Un modèle social à inventer

Pierre Khalfa  • 4 juin 2009 abonné·es

Les traités européens font du droit de la concurrence le fondement du droit de l’Union européenne. Face à ce droit de portée normative, les autres textes européens apparaissent très souvent comme de simples déclarations d’intention sans aucune véritable portée opérationnelle. La Cour européenne de justice, dans quatre arrêts récents, a consacré la prédominance du droit du commerce européen sur le droit du travail national, faisant du dumping social une règle générale.
La Charte des droits fondamentaux, qui devrait devenir contraignante avec le traité de Lisbonne, se révèle un leurre.
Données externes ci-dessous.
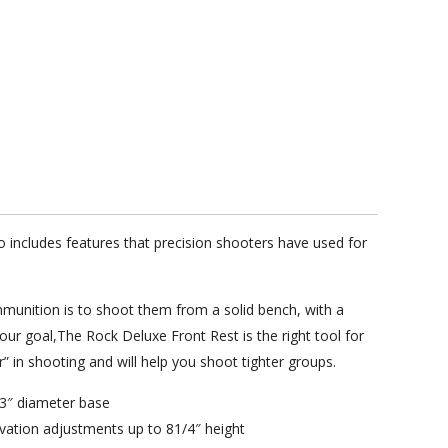
includes features that precision shooters have used for
mmunition is to shoot them from a solid bench, with a
your goal,The Rock Deluxe Front Rest is the right tool for
” in shooting and will help you shoot tighter groups.
 13″ diameter base
vation adjustments up to 81/4″ height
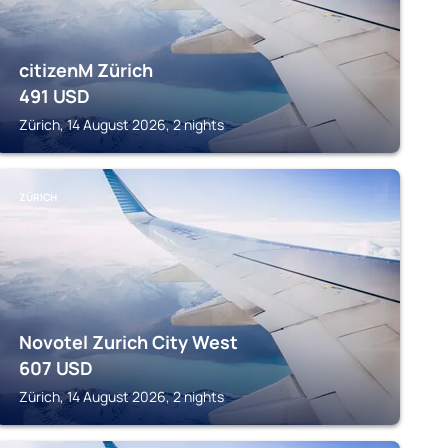
citizenM Zürich
491
USD
Zürich, 14 August 2026, 2 nights
ZÜRICH
Novotel Zurich City West
607
USD
Zürich, 14 August 2026, 2 nights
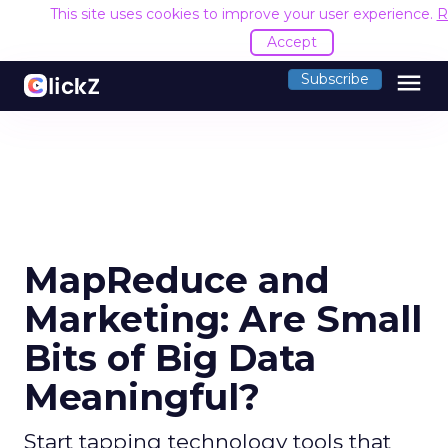
This site uses cookies to improve your user experience.
R
Accept
menu
Subscribe
MapReduce and
Marketing: Are Small
Bits of Big Data
Meaningful?
Start tapping technology tools that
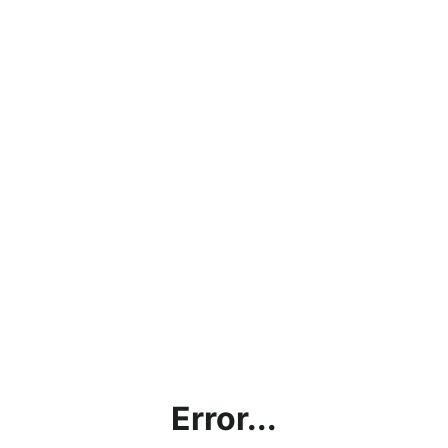
Error...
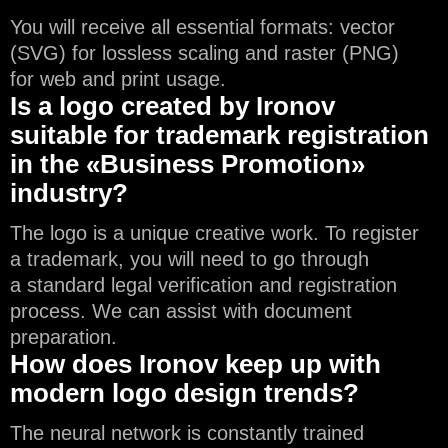
You will receive all essential formats: vector
(SVG) for lossless scaling and raster (PNG)
for web and print usage.
Is a logo created by Ironov
suitable for trademark registration
in the «Business Promotion»
industry?
The logo is a unique creative work. To register
a trademark, you will need to go through
a standard legal verification and registration
process. We can assist with document
preparation.
How does Ironov keep up with
modern logo design trends?
The neural network is constantly trained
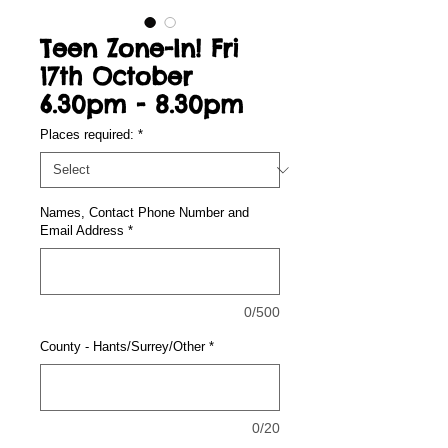
Teen Zone-In! Fri
17th October
6.30pm - 8.30pm
Places required:
*
Names, Contact Phone Number and
Email Address
*
0/500
County - Hants/Surrey/Other
*
0/20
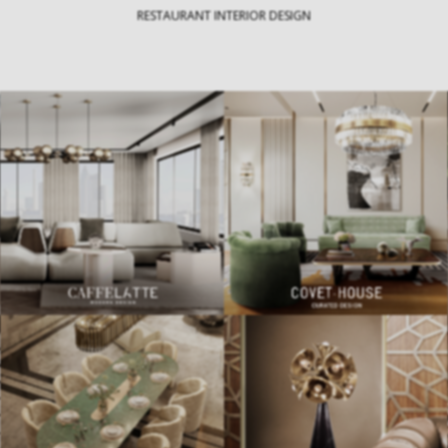
RESTAURANT INTERIOR DESIGN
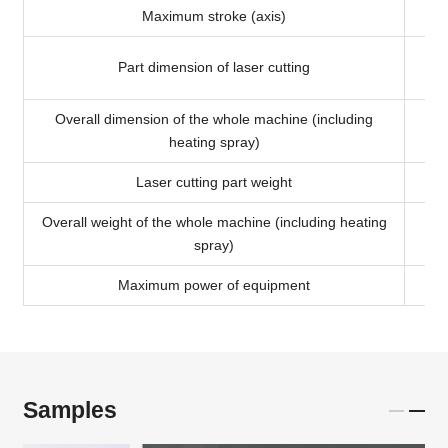
Maximum stroke (axis)
Part dimension of laser cutting
Overall dimension of the whole machine (including
heating spray)
Laser cutting part weight
Overall weight of the whole machine (including heating
spray)
Maximum power of equipment
Samples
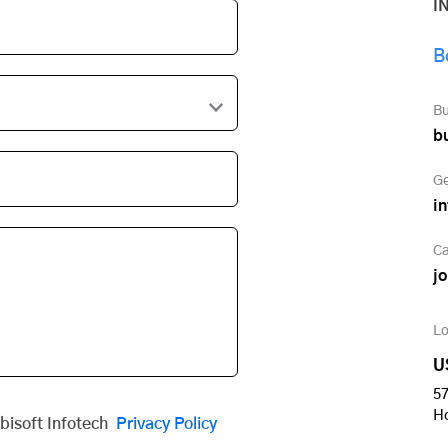
I
B
Bu
b
Ge
i
Ca
j
Lo
U
57
H
obisoft Infotech
Privacy Policy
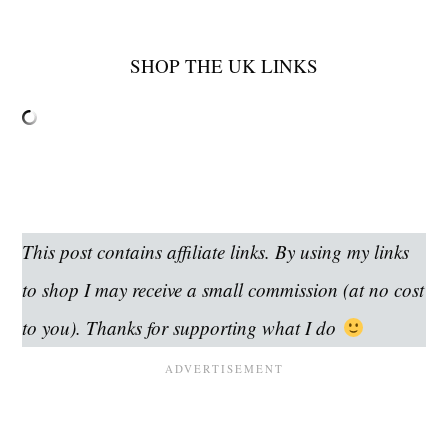
SHOP THE UK LINKS
This post contains affiliate links. By using my links
to shop I may receive a small commission (at no cost
to you). Thanks for supporting what I do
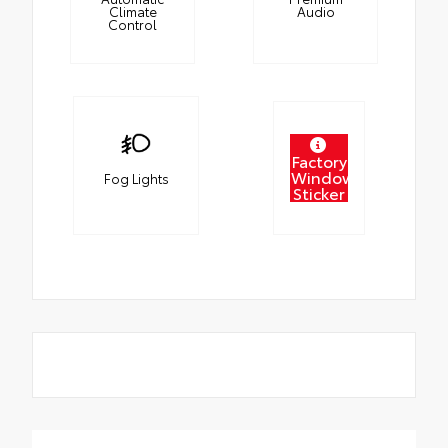
Climate
Audio
Control
Factory
Window
Fog Lights
Sticker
Au-delà même du fait que les droits sociaux qui y sont contenus sont de faible portée, leur application est renvoyée aux « pratiques et législations nationales » . Cette charte ne crée donc pas de droit social européen susceptible de rééquilibrer le droit de la concurrence.
Rompre avec ce modèle suppose de créer un droit social européen auquel celui de la concurrence soit subordonné et dont l’objectif doit être d’assurer un emploi décent pour toutes et tous.
Il faut d’abord affermir les droits transnationaux des salariés : reconnaître le droit de grève européen ; renforcer les pouvoirs des comités d’entreprise européens ; rendre, au niveau européen, les entreprises donneuses d’ordre responsables des salariés de leurs entreprises sous-traitantes ; garantir l’égalité de traitement des travailleurs détachés en obligeant au respect des normes d’emploi du pays d’accueil ; élaborer une véritable directive sur le temps de travail protégeant réellement les salariés, etc.

Mais ces mesures ne suffiront pas à casser la logique actuelle de dumping social si n’est pas mis en œuvre un processus d’harmonisation par le haut des droits sociaux dans l’Union européenne. L’objectif doit être d’aller vers des droits sociaux similaires dans tous les pays de l’Union, alors même qu’ils se trouvent à des niveaux de développement très différents. Pour cela, il s’agit de déterminer exactement une liste des droits sociaux fondamentaux (salaire minimum, minima sociaux, revenu minimum garanti, pensions, égalité hommes-femmes…) pour lesquels des normes de convergence seraient établies, et de mettre en place un calendrier contraignant, comme pour les critères de Maastricht.
La question du salaire minimum peut illustrer cette démarche : obligation pour tous les pays d’avoir un salaire minimum ; en fixer le niveau suivant un pourcentage du PIB par habitant, et un échéancier de convergence vers le haut des différents salaires minimum. Une telle méthode pourrait être appliquée aussi pour arriver à l’égalité salariale entre les femmes et les hommes.

Les services publics doivent être refondés et sortis du champ de la concurrence. La reconnaissance des missions d’intérêt général doit l’emporter sur les règles du marché intérieur.
Concernant les droits des femmes, il faudrait, comme le propose l’association Choisir la cause des femmes, adopter une « clause de l’Européenne la plus favorisée », qui permettra d’avoir le meilleur statut législatif en empruntant à chaque pays, parmi les lois existantes, les plus favorables à leur émancipation.
Ce modèle ne suppose pas moins d’Europe, mais plus d’Europe et surtout une autre Europe. À nous de l’imposer par nos mobilisations.